TASK TO COMPLETE: What lines in the material hold the string "Ability"? Copy out each of them.

INPUT DATA:
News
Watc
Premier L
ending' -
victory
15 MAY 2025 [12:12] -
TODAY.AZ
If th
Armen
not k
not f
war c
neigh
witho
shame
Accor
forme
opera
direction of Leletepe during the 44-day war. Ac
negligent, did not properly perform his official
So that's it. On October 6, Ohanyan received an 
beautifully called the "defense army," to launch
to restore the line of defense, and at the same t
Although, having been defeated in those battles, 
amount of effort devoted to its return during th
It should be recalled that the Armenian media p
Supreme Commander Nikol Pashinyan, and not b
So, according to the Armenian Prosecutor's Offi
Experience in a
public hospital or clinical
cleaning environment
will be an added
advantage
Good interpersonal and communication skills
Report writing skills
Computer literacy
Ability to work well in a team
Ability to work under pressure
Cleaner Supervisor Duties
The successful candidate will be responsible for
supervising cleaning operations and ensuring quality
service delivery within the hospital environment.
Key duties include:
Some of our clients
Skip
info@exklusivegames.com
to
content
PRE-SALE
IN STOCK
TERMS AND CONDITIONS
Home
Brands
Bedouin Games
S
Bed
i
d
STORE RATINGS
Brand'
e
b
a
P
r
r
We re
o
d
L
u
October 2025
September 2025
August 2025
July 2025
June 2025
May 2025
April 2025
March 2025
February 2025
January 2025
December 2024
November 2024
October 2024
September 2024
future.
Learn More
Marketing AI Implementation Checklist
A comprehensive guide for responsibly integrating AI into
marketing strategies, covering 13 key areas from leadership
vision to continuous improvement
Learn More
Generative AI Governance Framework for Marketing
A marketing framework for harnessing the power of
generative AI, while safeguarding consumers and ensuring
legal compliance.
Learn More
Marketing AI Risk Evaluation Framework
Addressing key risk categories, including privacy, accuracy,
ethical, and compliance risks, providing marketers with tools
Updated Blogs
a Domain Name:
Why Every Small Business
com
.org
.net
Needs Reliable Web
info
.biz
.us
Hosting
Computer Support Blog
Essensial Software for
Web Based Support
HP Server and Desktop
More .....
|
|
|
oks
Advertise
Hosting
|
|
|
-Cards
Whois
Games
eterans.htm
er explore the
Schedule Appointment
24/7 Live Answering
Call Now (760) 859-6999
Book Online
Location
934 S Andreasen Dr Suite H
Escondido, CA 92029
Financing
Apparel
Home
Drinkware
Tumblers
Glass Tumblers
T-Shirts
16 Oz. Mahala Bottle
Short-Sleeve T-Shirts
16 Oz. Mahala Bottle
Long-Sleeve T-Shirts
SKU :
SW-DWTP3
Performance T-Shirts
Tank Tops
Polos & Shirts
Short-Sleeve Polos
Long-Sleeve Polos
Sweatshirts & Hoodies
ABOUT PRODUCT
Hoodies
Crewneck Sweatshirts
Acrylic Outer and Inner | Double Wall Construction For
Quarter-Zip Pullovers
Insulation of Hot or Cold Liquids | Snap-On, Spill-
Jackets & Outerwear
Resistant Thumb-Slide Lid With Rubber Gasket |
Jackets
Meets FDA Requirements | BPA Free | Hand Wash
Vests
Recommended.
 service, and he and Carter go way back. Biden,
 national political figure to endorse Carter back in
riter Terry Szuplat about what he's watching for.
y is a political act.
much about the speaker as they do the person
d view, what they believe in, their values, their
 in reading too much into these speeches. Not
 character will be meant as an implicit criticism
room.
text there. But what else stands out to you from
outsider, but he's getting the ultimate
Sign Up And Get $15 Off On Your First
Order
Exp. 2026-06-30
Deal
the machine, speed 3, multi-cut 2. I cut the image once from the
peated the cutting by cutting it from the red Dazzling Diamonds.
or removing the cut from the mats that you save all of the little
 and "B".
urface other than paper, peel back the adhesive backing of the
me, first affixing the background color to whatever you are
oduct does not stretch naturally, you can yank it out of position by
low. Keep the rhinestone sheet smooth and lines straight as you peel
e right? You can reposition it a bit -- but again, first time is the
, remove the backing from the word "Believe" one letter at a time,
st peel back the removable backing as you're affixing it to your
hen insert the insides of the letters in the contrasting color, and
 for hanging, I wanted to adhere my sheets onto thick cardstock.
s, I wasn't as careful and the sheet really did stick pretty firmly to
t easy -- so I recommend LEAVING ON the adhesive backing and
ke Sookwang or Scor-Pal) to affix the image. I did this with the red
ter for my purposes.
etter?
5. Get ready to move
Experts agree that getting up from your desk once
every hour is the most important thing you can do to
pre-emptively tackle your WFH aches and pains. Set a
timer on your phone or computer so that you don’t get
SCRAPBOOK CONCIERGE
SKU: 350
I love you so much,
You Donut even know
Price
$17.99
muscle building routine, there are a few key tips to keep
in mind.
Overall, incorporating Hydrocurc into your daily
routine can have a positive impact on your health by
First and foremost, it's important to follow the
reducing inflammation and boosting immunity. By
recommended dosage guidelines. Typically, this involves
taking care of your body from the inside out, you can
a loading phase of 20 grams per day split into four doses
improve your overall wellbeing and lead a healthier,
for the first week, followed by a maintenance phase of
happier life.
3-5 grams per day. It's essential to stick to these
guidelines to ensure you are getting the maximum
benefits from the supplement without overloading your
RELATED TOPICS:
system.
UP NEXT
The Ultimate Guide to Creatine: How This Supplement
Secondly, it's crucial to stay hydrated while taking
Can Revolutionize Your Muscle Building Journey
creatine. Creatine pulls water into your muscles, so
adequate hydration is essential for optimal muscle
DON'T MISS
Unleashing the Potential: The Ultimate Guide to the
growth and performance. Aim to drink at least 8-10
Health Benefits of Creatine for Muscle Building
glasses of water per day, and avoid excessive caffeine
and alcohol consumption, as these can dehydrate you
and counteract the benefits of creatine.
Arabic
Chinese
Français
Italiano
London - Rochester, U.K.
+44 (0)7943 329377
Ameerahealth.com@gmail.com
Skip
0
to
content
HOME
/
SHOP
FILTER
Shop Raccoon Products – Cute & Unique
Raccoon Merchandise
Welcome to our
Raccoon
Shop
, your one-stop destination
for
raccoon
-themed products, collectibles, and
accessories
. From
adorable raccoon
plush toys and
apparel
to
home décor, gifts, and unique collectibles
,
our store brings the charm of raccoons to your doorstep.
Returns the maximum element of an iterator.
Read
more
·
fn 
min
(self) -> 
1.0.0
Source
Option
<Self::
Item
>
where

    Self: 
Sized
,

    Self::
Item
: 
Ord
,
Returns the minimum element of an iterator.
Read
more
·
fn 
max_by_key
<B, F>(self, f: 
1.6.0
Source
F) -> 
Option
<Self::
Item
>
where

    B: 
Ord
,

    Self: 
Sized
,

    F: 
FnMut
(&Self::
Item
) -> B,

ANSWER:
Ability to work well in a team
Ability to work under pressure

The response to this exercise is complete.